→ Records provided
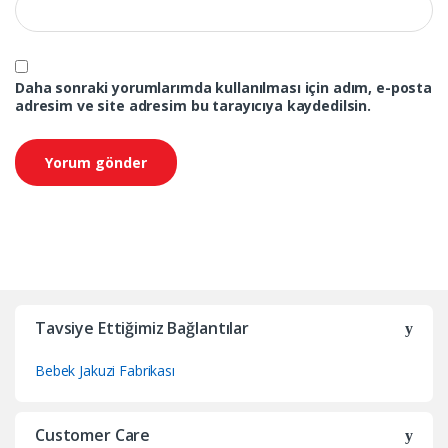
Daha sonraki yorumlarımda kullanılması için adım, e-posta
adresim ve site adresim bu tarayıcıya kaydedilsin.
Tavsiye Ettiğimiz Bağlantılar
Bebek Jakuzi Fabrikası
Customer Care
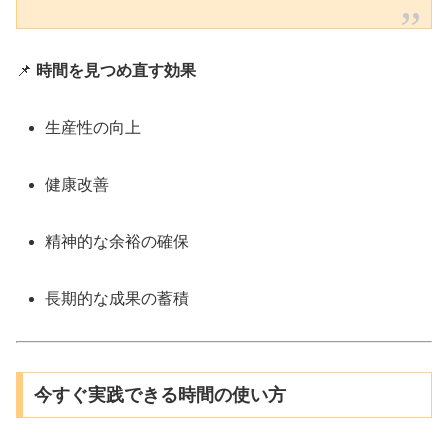
📌
時間を見つめ直す効果
生産性の向上
健康改善
精神的な余裕の確保
長期的な成果の蓄積
今すぐ実践できる時間の使い方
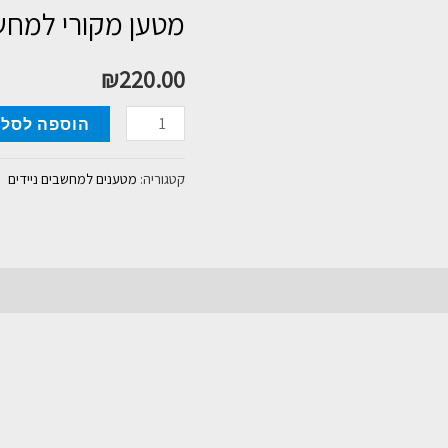
מטען מקורי למחשב ניי
₪
220.00
כמות
הוספה לסל
של
מטען
קטגוריה:
מטענים למחשבים ניידים
מקורי
למחשב
נייד
HP
90W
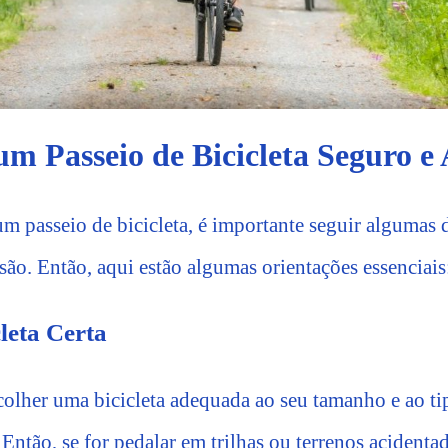
um Passeio de Bicicleta Seguro e
um passeio de bicicleta, é importante seguir algumas d
são. Então, aqui estão algumas orientações essenciais
leta Certa
scolher uma bicicleta adequada ao seu tamanho e ao ti
 Então, se for pedalar em trilhas ou terrenos acidenta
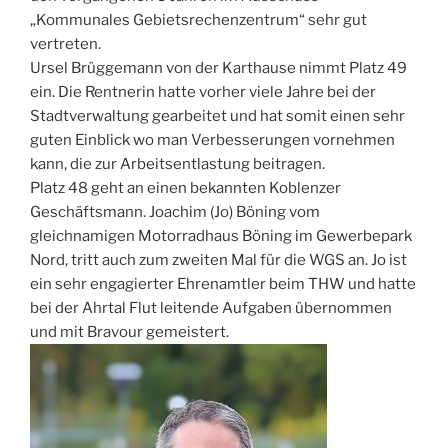
„Kommunales Gebietsrechenzentrum“ sehr gut
vertreten.
Ursel Brüggemann von der Karthause nimmt Platz 49
ein. Die Rentnerin hatte vorher viele Jahre bei der
Stadtverwaltung gearbeitet und hat somit einen sehr
guten Einblick wo man Verbesserungen vornehmen
kann, die zur Arbeitsentlastung beitragen.
Platz 48 geht an einen bekannten Koblenzer
Geschäftsmann. Joachim (Jo) Böning vom
gleichnamigen Motorradhaus Böning im Gewerbepark
Nord, tritt auch zum zweiten Mal für die WGS an. Jo ist
ein sehr engagierter Ehrenamtler beim THW und hatte
bei der Ahrtal Flut leitende Aufgaben übernommen
und mit Bravour gemeistert.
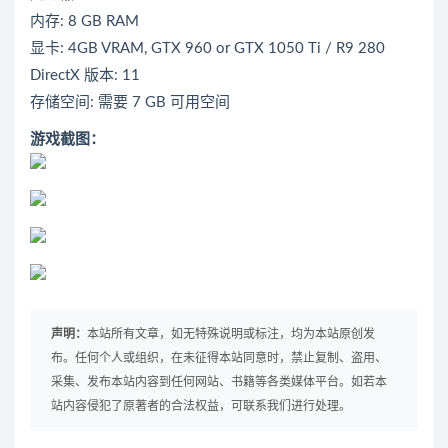
内存: 8 GB RAM
显卡: 4GB VRAM, GTX 960 or GTX 1050 Ti / R9 280
DirectX 版本: 11
存储空间: 需要 7 GB 可用空间
游戏截图：
声明：
本站所有文章，如无特殊说明或标注，均为本站原创发
布。任何个人或组织，在未征得本站同意时，禁止复制、盗用、
采集、发布本站内容到任何网站、书籍等各类媒体平台。如若本
站内容侵犯了原著者的合法权益，可联系我们进行处理。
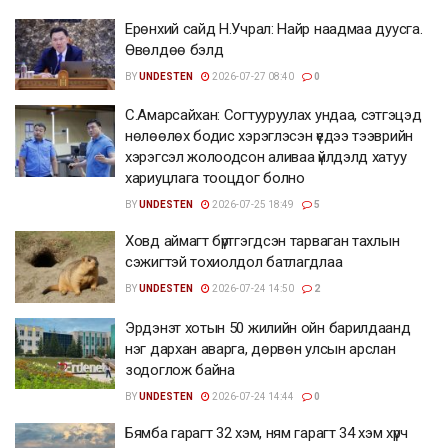
Ерөнхий сайд Н.Учрал: Найр наадмаа дуусга.
Өвөлдөө бэлд
BY
UNDESTEN
2026-07-27 08:40
0
С.Амарсайхан: Согтууруулах ундаа, сэтгэцэд
нөлөөлөх бодис хэрэглэсэн үедээ тээврийн
хэрэгсэл жолоодсон аливаа үйлдэлд хатуу
хариуцлага тооцдог болно
BY
UNDESTEN
2026-07-25 18:49
5
Ховд аймагт бүртгэгдсэн тарваган тахлын
сэжигтэй тохиолдол батлагдлаа
BY
UNDESTEN
2026-07-24 14:50
2
Эрдэнэт хотын 50 жилийн ойн барилдаанд
нэг дархан аварга, дөрвөн улсын арслан
зодоглож байна
BY
UNDESTEN
2026-07-24 14:44
0
Бямба гарагт 32 хэм, ням гарагт 34 хэм хүрч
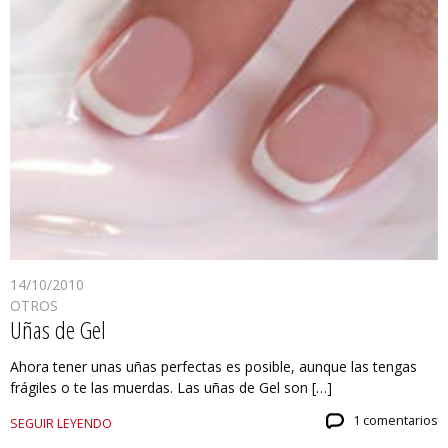
14/10/2010
OTROS
Uñas de Gel
Ahora tener unas uñas perfectas es posible, aunque las tengas
frágiles o te las muerdas. Las uñas de Gel son […]
1 comentarios
SEGUIR LEYENDO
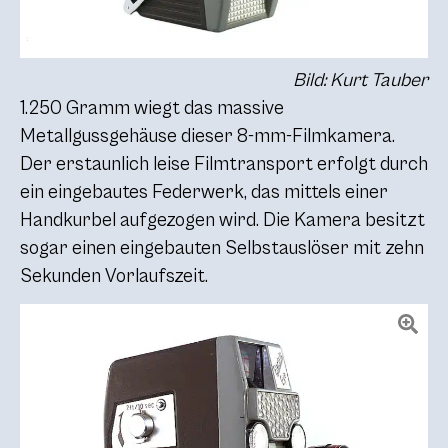
Bild: Kurt Tauber
1.250 Gramm wiegt das massive
Metallgussgehäuse dieser 8-mm-Filmkamera.
Der erstaunlich leise Filmtransport erfolgt durch
ein eingebautes Federwerk, das mittels einer
Handkurbel aufgezogen wird. Die Kamera besitzt
sogar einen eingebauten Selbstauslöser mit zehn
Sekunden Vorlaufszeit.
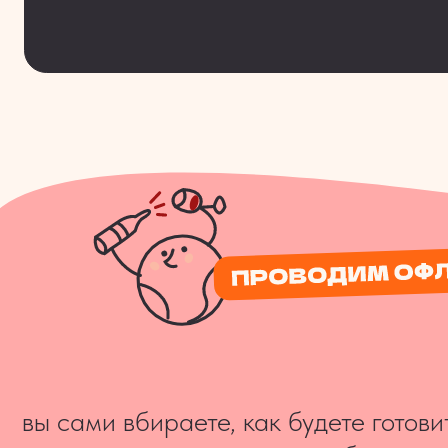
вы сами вбираете, как будете готовить н
поделитесь на команды и в барменском 
решите, кто круче
или отбросите дух соперничества и прос
насладитесь процессом без решений жю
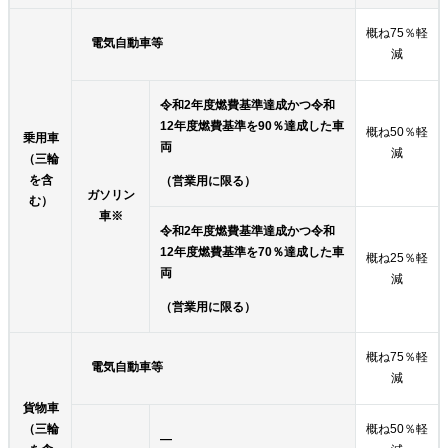
概ね75％軽
電気自動車等
減
令和2年度燃費基準達成かつ令和
12年度燃費基準を90％達成した車
概ね50％軽
乗用車
両
減
（三輪
を含
（営業用に限る）
ガソリン
む）
車※
令和2年度燃費基準達成かつ令和
12年度燃費基準を70％達成した車
概ね25％軽
両
減
（営業用に限る）
概ね75％軽
電気自動車等
減
貨物車
（三輪
概ね50％軽
―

→ Task to complete
Output the records above exactly; leave out the pictures.

→ Response to this exercise
Daha sonraki yorumlarımda kullanılması için adım, e-posta
adresim ve site adresim bu tarayıcıya kaydedilsin.
Tavsiye Ettiğimiz Bağlantılar
Bebek Jakuzi Fabrikası
Customer Care
📌
時間を見つめ直す効果
生産性の向上
健康改善
精神的な余裕の確保
長期的な成果の蓄積
今すぐ実践できる時間の使い方
מטען מקורי למחשב ניי
₪
220.00
כמות
הוספה לסל
של
מטען
קטגוריה:
מטענים למחשבים ניידים
מקורי
למחשב
נייד
HP
90W
um Passeio de Bicicleta Seguro e
um passeio de bicicleta, é importante seguir algumas d
são. Então, aqui estão algumas orientações essenciais
leta Certa
scolher uma bicicleta adequada ao seu tamanho e ao ti
 Então, se for pedalar em trilhas ou terrenos acidenta
„Kommunales Gebietsrechenzentrum“ sehr gut
vertreten.
Ursel Brüggemann von der Karthause nimmt Platz 49
ein. Die Rentnerin hatte vorher viele Jahre bei der
Stadtverwaltung gearbeitet und hat somit einen sehr
guten Einblick wo man Verbesserungen vornehmen
kann, die zur Arbeitsentlastung beitragen.
Platz 48 geht an einen bekannten Koblenzer
Geschäftsmann. Joachim (Jo) Böning vom
gleichnamigen Motorradhaus Böning im Gewerbepark
Nord, tritt auch zum zweiten Mal für die WGS an. Jo ist
ein sehr engagierter Ehrenamtler beim THW und hatte
bei der Ahrtal Flut leitende Aufgaben übernommen
und mit Bravour gemeistert.
内存: 8 GB RAM
显卡: 4GB VRAM, GTX 960 or GTX 1050 Ti / R9 280
DirectX 版本: 11
存储空间: 需要 7 GB 可用空间
游戏截图：
声明：
本站所有文章，如无特殊说明或标注，均为本站原创发
布。任何个人或组织，在未征得本站同意时，禁止复制、盗用、
采集、发布本站内容到任何网站、书籍等各类媒体平台。如若本
站内容侵犯了原著者的合法权益，可联系我们进行处理。
Ерөнхий сайд Н.Учрал: Найр наадмаа дуусга.
Өвөлдөө бэлд
BY
UNDESTEN
2026-07-27 08:40
0
С.Амарсайхан: Согтууруулах ундаа, сэтгэцэд
нөлөөлөх бодис хэрэглэсэн үедээ тээврийн
хэрэгсэл жолоодсон аливаа үйлдэлд хатуу
хариуцлага тооцдог болно
BY
UNDESTEN
2026-07-25 18:49
5
Ховд аймагт бүртгэгдсэн тарваган тахлын
сэжигтэй тохиолдол батлагдлаа
BY
UNDESTEN
2026-07-24 14:50
2
Эрдэнэт хотын 50 жилийн ойн барилдаанд
нэг дархан аварга, дөрвөн улсын арслан
зодоглож байна
BY
UNDESTEN
2026-07-24 14:44
0
Бямба гарагт 32 хэм, ням гарагт 34 хэм хүрч
14/10/2010
OTROS
Uñas de Gel
Ahora tener unas uñas perfectas es posible, aunque las tengas
frágiles o te las muerdas. Las uñas de Gel son […]
1 comentarios
SEGUIR LEYENDO
Bild: Kurt Tauber
1.250 Gramm wiegt das massive
Metallgussgehäuse dieser 8-mm-Filmkamera.
Der erstaunlich leise Filmtransport erfolgt durch
ein eingebautes Federwerk, das mittels einer
Handkurbel aufgezogen wird. Die Kamera besitzt
sogar einen eingebauten Selbstauslöser mit zehn
Sekunden Vorlaufszeit.
вы сами вбираете, как будете готовить н
поделитесь на команды и в барменском 
решите, кто круче
или отбросите дух соперничества и прос
насладитесь процессом без решений жю
概ね75％軽
電気自動車等
減
令和2年度燃費基準達成かつ令和
12年度燃費基準を90％達成した車
概ね50％軽
乗用車
両
減
（三輪
を含
（営業用に限る）
ガソリン
む）
車※
令和2年度燃費基準達成かつ令和
12年度燃費基準を70％達成した車
概ね25％軽
両
減
（営業用に限る）
概ね75％軽
電気自動車等
減
貨物車
（三輪
概ね50％軽
―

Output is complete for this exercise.